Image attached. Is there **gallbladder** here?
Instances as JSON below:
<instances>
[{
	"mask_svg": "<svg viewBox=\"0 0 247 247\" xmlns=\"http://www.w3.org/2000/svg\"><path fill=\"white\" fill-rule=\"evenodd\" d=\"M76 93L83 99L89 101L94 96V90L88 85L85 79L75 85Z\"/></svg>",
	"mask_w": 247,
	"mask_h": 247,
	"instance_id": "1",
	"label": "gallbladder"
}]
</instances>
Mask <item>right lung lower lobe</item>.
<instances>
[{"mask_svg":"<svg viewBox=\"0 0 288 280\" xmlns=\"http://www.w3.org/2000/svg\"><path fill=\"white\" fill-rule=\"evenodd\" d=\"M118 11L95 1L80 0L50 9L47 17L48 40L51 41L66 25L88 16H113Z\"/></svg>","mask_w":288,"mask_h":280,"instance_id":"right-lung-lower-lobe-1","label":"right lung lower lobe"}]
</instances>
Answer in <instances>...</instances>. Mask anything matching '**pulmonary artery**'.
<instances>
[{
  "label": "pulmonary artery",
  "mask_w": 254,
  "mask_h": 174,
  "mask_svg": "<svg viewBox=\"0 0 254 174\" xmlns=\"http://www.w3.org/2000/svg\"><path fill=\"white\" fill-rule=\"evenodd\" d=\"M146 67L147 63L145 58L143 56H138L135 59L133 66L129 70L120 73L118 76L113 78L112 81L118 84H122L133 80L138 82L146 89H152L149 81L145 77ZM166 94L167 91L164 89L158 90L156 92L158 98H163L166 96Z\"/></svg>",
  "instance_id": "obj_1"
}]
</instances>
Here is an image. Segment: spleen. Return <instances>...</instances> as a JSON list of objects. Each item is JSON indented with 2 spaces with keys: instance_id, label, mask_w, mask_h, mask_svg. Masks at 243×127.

#####

THE PROBLEM:
Copy verbatim the span of lines that begins with the line holding "Answer in <instances>...</instances>." and ends at the last line of the records.

YOUR RESPONSE:
Answer in <instances>...</instances>. Mask anything matching '**pulmonary artery**'.
<instances>
[{
  "label": "pulmonary artery",
  "mask_w": 254,
  "mask_h": 174,
  "mask_svg": "<svg viewBox=\"0 0 254 174\" xmlns=\"http://www.w3.org/2000/svg\"><path fill=\"white\" fill-rule=\"evenodd\" d=\"M146 67L147 63L145 58L143 56H138L135 59L133 66L129 70L120 73L118 76L113 78L112 81L118 84H122L133 80L138 82L146 89H152L149 81L145 77ZM166 94L167 91L164 89L158 90L156 92L158 98H163L166 96Z\"/></svg>",
  "instance_id": "obj_1"
}]
</instances>
Here is an image. Segment: spleen. Return <instances>...</instances> as a JSON list of objects. Each item is JSON indented with 2 spaces with keys: instance_id, label, mask_w, mask_h, mask_svg. Masks at 243×127.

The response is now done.